→ Data for review:
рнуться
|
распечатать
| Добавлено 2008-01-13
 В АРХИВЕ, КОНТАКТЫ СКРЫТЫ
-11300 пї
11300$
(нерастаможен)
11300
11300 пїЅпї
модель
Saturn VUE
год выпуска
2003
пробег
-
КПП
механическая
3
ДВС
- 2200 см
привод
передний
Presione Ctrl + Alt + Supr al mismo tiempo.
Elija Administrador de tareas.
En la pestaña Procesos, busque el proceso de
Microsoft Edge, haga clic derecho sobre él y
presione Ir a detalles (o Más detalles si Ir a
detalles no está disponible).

---

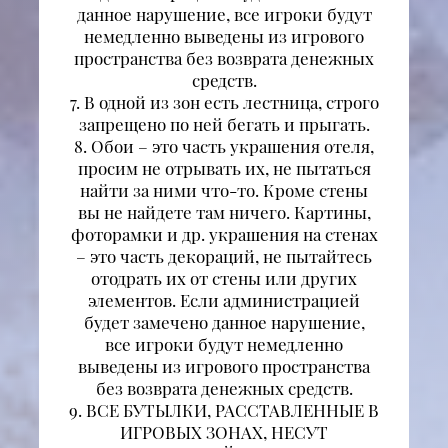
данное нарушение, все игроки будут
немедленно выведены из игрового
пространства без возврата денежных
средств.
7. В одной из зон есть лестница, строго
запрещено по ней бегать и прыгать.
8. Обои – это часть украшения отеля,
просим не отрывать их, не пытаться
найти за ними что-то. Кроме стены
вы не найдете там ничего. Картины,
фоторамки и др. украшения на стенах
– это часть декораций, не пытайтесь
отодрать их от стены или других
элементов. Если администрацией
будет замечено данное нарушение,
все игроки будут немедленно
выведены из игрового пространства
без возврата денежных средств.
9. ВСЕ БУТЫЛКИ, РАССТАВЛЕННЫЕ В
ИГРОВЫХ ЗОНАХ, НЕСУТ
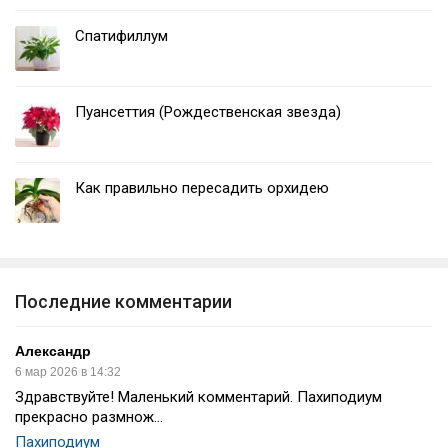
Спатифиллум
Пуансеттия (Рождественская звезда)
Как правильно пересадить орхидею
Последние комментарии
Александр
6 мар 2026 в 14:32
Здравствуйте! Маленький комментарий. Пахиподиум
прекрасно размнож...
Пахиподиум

...

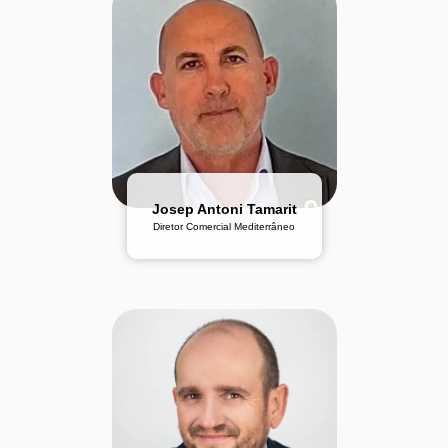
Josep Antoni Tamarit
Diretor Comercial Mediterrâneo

→ What the exercise asks: The reply should hold exactly the lines above, starting at the line with "7. В одной из зон есть лестница, строго" and ending at the line with "Как правильно пересадить орхидею", and no pictures.

→ Result below:
7. В одной из зон есть лестница, строго
запрещено по ней бегать и прыгать.
8. Обои – это часть украшения отеля,
просим не отрывать их, не пытаться
найти за ними что-то. Кроме стены
вы не найдете там ничего. Картины,
фоторамки и др. украшения на стенах
– это часть декораций, не пытайтесь
отодрать их от стены или других
элементов. Если администрацией
будет замечено данное нарушение,
все игроки будут немедленно
выведены из игрового пространства
без возврата денежных средств.
9. ВСЕ БУТЫЛКИ, РАССТАВЛЕННЫЕ В
ИГРОВЫХ ЗОНАХ, НЕСУТ
Спатифиллум
Пуансеттия (Рождественская звезда)
Как правильно пересадить орхидею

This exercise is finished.